Included in the state budget was a 40-percent-per-milliliter tax on electronic cigarette liquid that is pre-filled and manufacturer sealed, and a 10-percent tax on the wholesale price of all other vaping products.

At the heart of this is a serious effort to discourage the deadly habit of smoking cigarettes, cigars, pipes and using chewing tobacco, and the increasingly deadly use of vaping products. A study released in 2017 by the state Department of Public Health showed that vaping among high school students in Connecticut stood at 14.7 percent, but that 20.8 percent of students 18 and older partake. That is double the number of students from just two years earlier.

The study also showed that young people generally are unaware of nicotine in e-cigarettes, to which they can easily become addicted. The study also says about 95 percent of all tobacco users began before age 21.

If raising the age to purchase tobacco products mirrors what happened when states raised the legal drinking age to 21, there is hope for positive outcomes.

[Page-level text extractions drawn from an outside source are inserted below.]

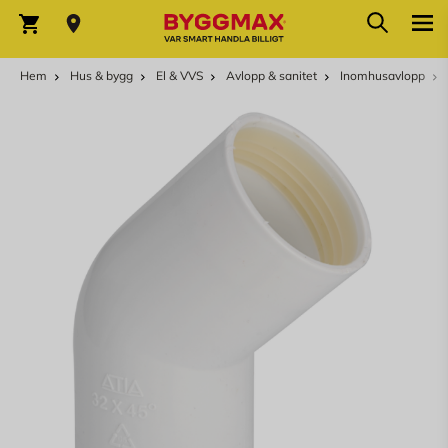
Hoppa till innehållet
Sök
Varukorg
Hem
Hus & bygg
El & VVS
Avlopp & sanitet
Inomhusavlopp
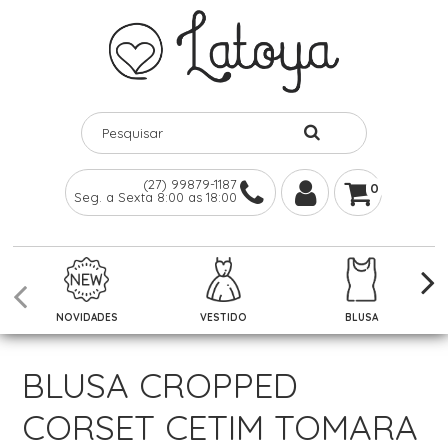
(27) 99879-1187
0
Seg. a Sexta 8:00 as 18:00
NOVIDADES
VESTIDO
BLUSA
BLUSA CROPPED
CORSET CETIM TOMARA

An article published in 2010 by the National Center for Biotechnology Information, which is part of the National Institutes of Health, indicates that when the minimum legal drinking age was raised from 18 to 21 in all 50 states by 1988, the incidence of alcohol-related driving accidents decreased dramatically.

Among fatally injured drivers ages 16 to 20, the percentage with positive blood alcohol levels declined from 61 percent in 1982 to 31 percent in 1995, a bigger decline than for older age groups. The article says that almost all studies designed to gauge the effects of raising the drinking age to 21 show reductions in drinking, problematic drinking, drinking and driving, and alcohol-related crashes among young people.

Nevertheless, many underage people still drink and young people will still find a way to acquire and use tobacco and vaping products. But it is a step and a step in the right direction. And Connecticut is not alone. Eighteen states, including New York and Massachusetts next door, have passed similar legislation.